File Extensions & Magic Numbers
When you see a file named document.pdf, the .pdf part is the File Extension. It tells you (and the operating system) what kind of data is inside.
However, file extensions are just labels. They are not the file itself.
The Extension Lie
Imagine you have a can of soup. If you peel off the label that says "Tomato Soup" and write "Dog Food" on it, the contents of the can do not change. It is still soup.
The same applies to files.
- Create a text file named
hello.txt. - Rename it to
hello.png. - Try to open it.
Your computer will try to launch an Image Viewer. The Image Viewer will likely crash or show an error saying "Corrupted File." This is because the program expected image data (pixels), but found text data.
The Truth: Magic Numbers
If extensions are unreliable, how do computers actually know what a file is? They use Magic Numbers (also called File Signatures).
The "Magic Number" is a specific sequence of bytes at the very beginning of a file.

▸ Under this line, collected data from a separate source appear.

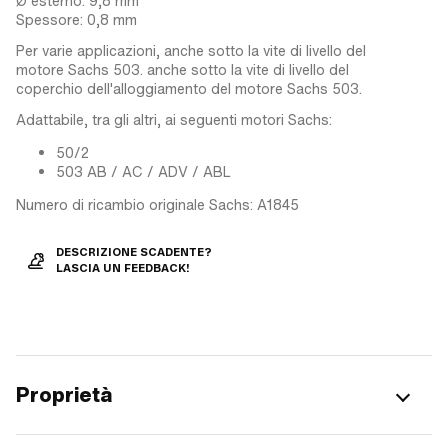
Ø esterno: 9,8 mm
Spessore: 0,8 mm
Per varie applicazioni, anche sotto la vite di livello del
motore Sachs 503. anche sotto la vite di livello del
coperchio dell'alloggiamento del motore Sachs 503.
Adattabile, tra gli altri, ai seguenti motori Sachs:
50/2
503 AB / AC / ADV / ABL
Numero di ricambio originale Sachs: A1845
DESCRIZIONE SCADENTE?
LASCIA UN FEEDBACK!
Proprietà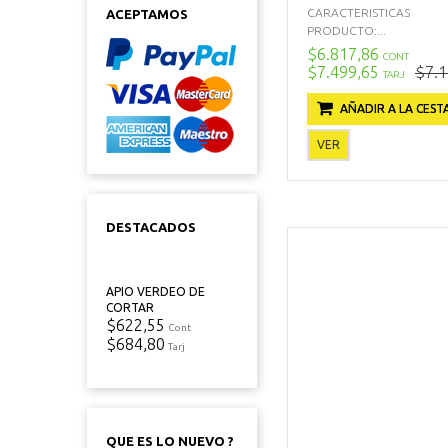
CARACTERISTICAS
ACEPTAMOS
PRODUCTO:...
$6.817,86
CONT
$7.499,65
$7.1
TARJ
AÑADIR A LA CEST
VER
DESTACADOS
APIO VERDEO DE
CORTAR
$622,55
Cont
$684,80
Tarj
QUE ES LO NUEVO ?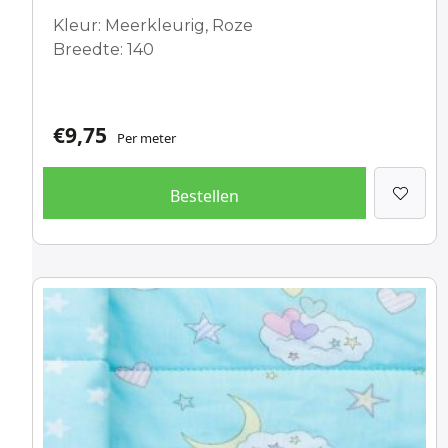
Kleur: Meerkleurig, Roze
Breedte: 140
€
9,75
Per meter
Bestellen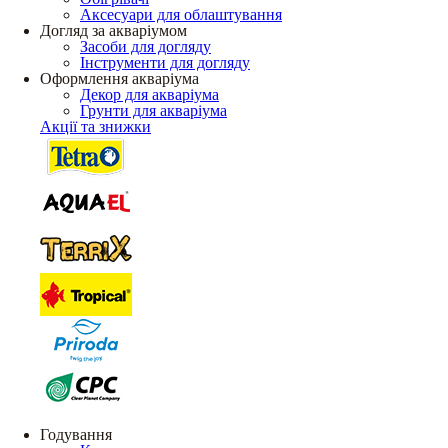
Аксесуари для облаштування
Догляд за акваріумом
Засоби для догляду
Інструменти для догляду
Оформлення акваріума
Декор для акваріума
Грунти для акваріума
Акції та знижки
Годування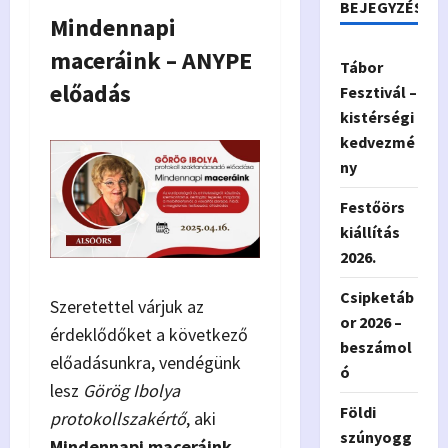
BEJEGYZÉSEK
Mindennapi
maceráink – ANYPE
Tábor
előadás
Fesztivál –
kistérségi
kedvezmé
ny
Festőörs
kiállítás
2026.
Csipketáb
Szeretettel várjuk az
or 2026 –
érdeklődőket a következő
beszámol
előadásunkra, vendégünk
ó
lesz
Görög Ibolya
Földi
protokollszakértő
, aki
szúnyogg
Mindennapi maceráink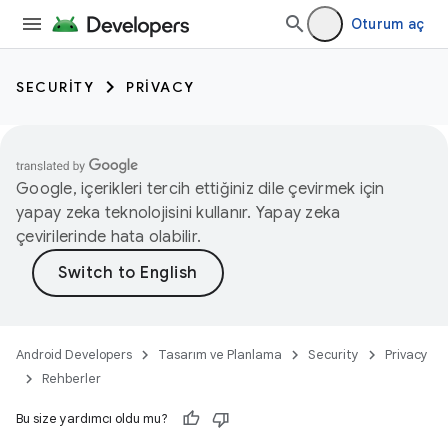
Oturum aç
SECURITY
PRIVACY
Google, içerikleri tercih ettiğiniz dile çevirmek için
yapay zeka teknolojisini kullanır. Yapay zeka
çevirilerinde hata olabilir.
Android Developers
Tasarım ve Planlama
Security
Privacy
Rehberler
Bu size yardımcı oldu mu?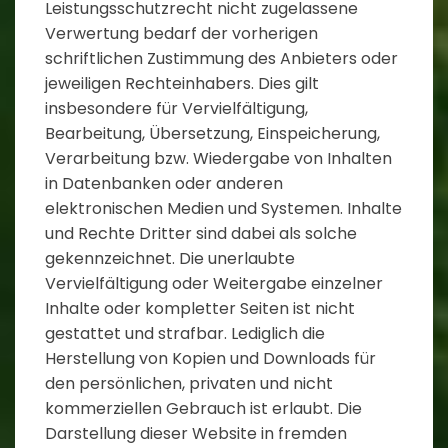
Leistungsschutzrecht nicht zugelassene
Verwertung bedarf der vorherigen
schriftlichen Zustimmung des Anbieters oder
jeweiligen Rechteinhabers. Dies gilt
insbesondere für Vervielfältigung,
Bearbeitung, Übersetzung, Einspeicherung,
Verarbeitung bzw. Wiedergabe von Inhalten
in Datenbanken oder anderen
elektronischen Medien und Systemen. Inhalte
und Rechte Dritter sind dabei als solche
gekennzeichnet. Die unerlaubte
Vervielfältigung oder Weitergabe einzelner
Inhalte oder kompletter Seiten ist nicht
gestattet und strafbar. Lediglich die
Herstellung von Kopien und Downloads für
den persönlichen, privaten und nicht
kommerziellen Gebrauch ist erlaubt. Die
Darstellung dieser Website in fremden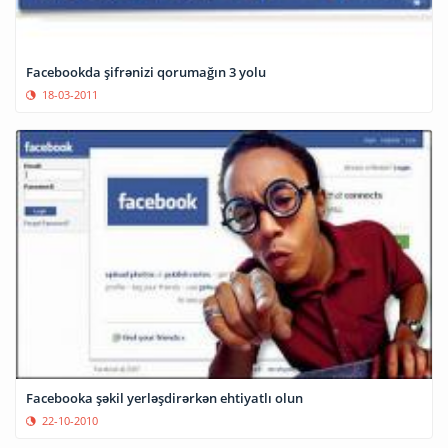
Facebookda şifrənizi qorumağın 3 yolu
18-03-2011
Facebooka şəkil yerləşdirərkən ehtiyatlı olun
22-10-2010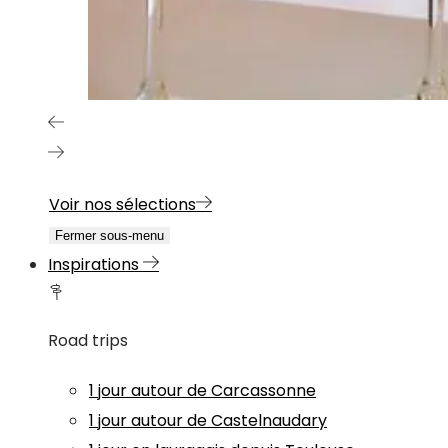
Voir nos sélections
Fermer sous-menu
Inspirations
Road trips
1 jour autour de Carcassonne
1 jour autour de Castelnaudary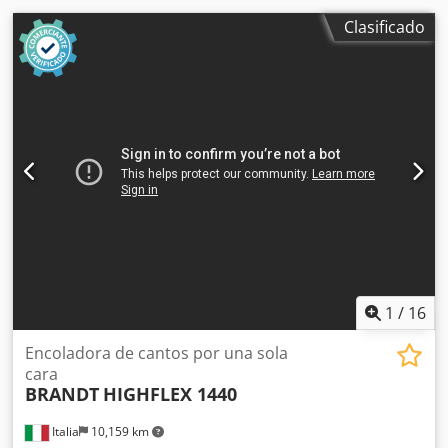
Clasificado
1
/
16
Encoladora de cantos por una sola
cara
BRANDT
HIGHFLEX 1440
Italia
10,159 km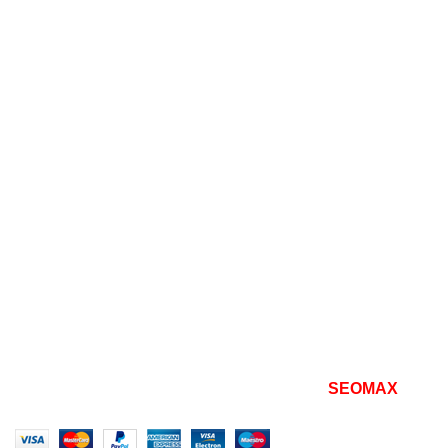
Офисные диваны
Кресла
Пуфы и банкетки
Столы и стулья
Полезно
Мой аккаунт
Оформление заказа
Политики конфиденциальности
Политика возврата товара
Наши документы
Все права защищены
2026 | разработано
SEOMAX
seo
продвижение сайта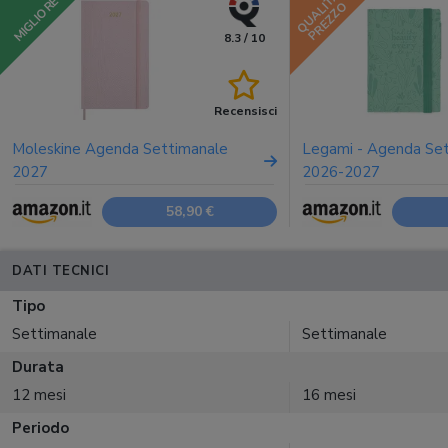
QUALITÀ
MIGLIORE
PREZZO
8.3 / 10
Recensisci
Moleskine Agenda Settimanale
Legami - Agenda Se
2027
2026-2027
58,90 €
DATI TECNICI
Tipo
Settimanale
Settimanale
Durata
12 mesi
16 mesi
Periodo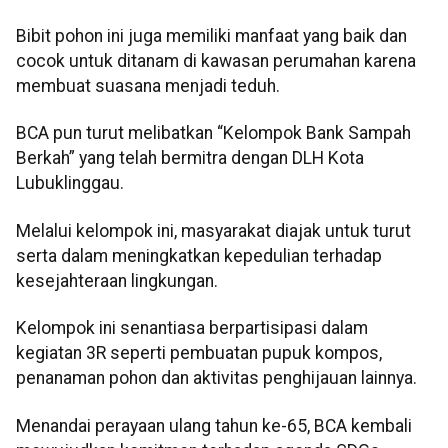
Bibit pohon ini juga memiliki manfaat yang baik dan
cocok untuk ditanam di kawasan perumahan karena
membuat suasana menjadi teduh.
BCA pun turut melibatkan “Kelompok Bank Sampah
Berkah” yang telah bermitra dengan DLH Kota
Lubuklinggau.
Melalui kelompok ini, masyarakat diajak untuk turut
serta dalam meningkatkan kepedulian terhadap
kesejahteraan lingkungan.
Kelompok ini senantiasa berpartisipasi dalam
kegiatan 3R seperti pembuatan pupuk kompos,
penanaman pohon dan aktivitas penghijauan lainnya.
Menandai perayaan ulang tahun ke-65, BCA kembali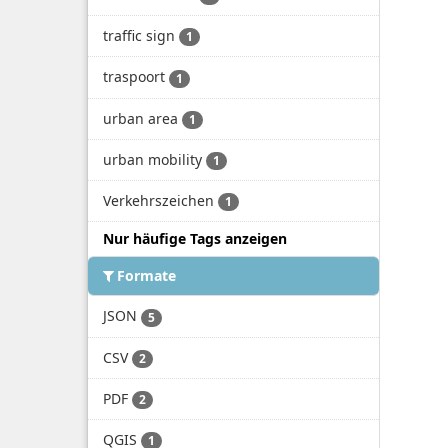
traffic sign
1
traspoort
1
urban area
1
urban mobility
1
Verkehrszeichen
1
Nur häufige Tags anzeigen
Formate
JSON
5
CSV
2
PDF
2
QGIS
1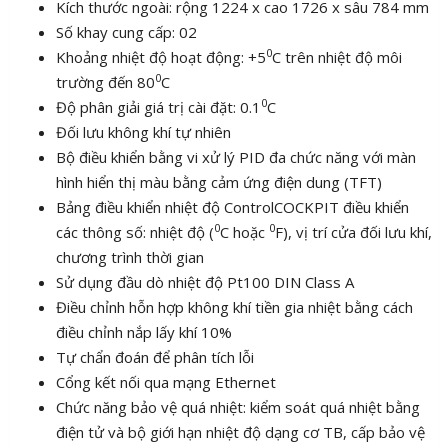
Kích thước ngoài: rộng 1224 x cao 1726 x sâu 784 mm
Số khay cung cấp: 02
0
Khoảng nhiệt độ hoạt động: +5
C trên nhiệt độ môi
0
trường đến 80
C
0
Độ phân giải giá trị cài đặt: 0.1
C
Đối lưu không khí tự nhiên
Bộ điều khiển bằng vi xử lý PID đa chức năng với màn
hình hiển thị màu bằng cảm ứng điện dung (TFT)
Bảng điều khiển nhiệt độ ControlCOCKPIT điều khiển
0
0
các thông số: nhiệt độ (
C hoặc
F), vị trí cửa đối lưu khí,
chương trình thời gian
Sử dụng đầu dò nhiệt độ Pt100 DIN Class A
Điều chỉnh hỗn hợp không khí tiền gia nhiệt bằng cách
điều chỉnh nắp lấy khí 10%
Tự chẩn đoán để phân tích lỗi
Cổng kết nối qua mạng Ethernet
Chức năng bảo vệ quá nhiệt: kiểm soát quá nhiệt bằng
điện tử và bộ giới hạn nhiệt độ dạng cơ TB, cấp bảo vệ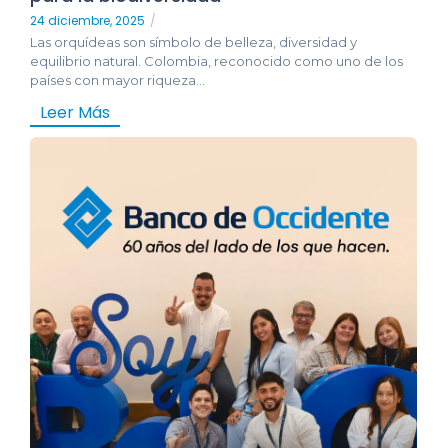
24 diciembre, 2025
/
Las orquídeas son símbolo de belleza, diversidad y
equilibrio natural. Colombia, reconocido como uno de los
países con mayor riqueza...
Leer Más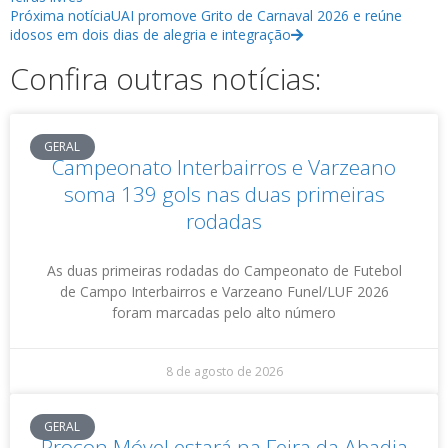
Próxima notícia
UAI promove Grito de Carnaval 2026 e reúne
idosos em dois dias de alegria e integração
Confira outras notícias:
GERAL
Campeonato Interbairros e Varzeano
soma 139 gols nas duas primeiras
rodadas
As duas primeiras rodadas do Campeonato de Futebol
de Campo Interbairros e Varzeano Funel/LUF 2026
foram marcadas pelo alto número
8 de agosto de 2026
GERAL
Procon Móvel estará na Feira da Abadia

- PDF files always start with:
25 50 44 46(which spells%PDFin ASCII). - PNG images always start with:
89 50 4E 47(which spells.PNG). - ZIP files often start with
50 4B(The initials of Phil Katz, the creator of ZIP).
How Validation Works
When you upload an image to a secure website, the server does not trust the extension. A hacker could rename virus.exe to photo.jpg.
Instead, the server reads the first few bytes of the file. If the file claims to be a JPG but the Magic Number starts with MZ (the signature for Windows Executables), the server rejects it immediately.
MIME Types
On the internet (specifically in HTTP), file extensions matter less. When a web server sends a file to your browser, it sends a Content-Type header, also known as a MIME Type.
.html->text/html.jpg->image/jpeg.json->application/json
This tells the browser how to render the data, regardless of what the URL ends with.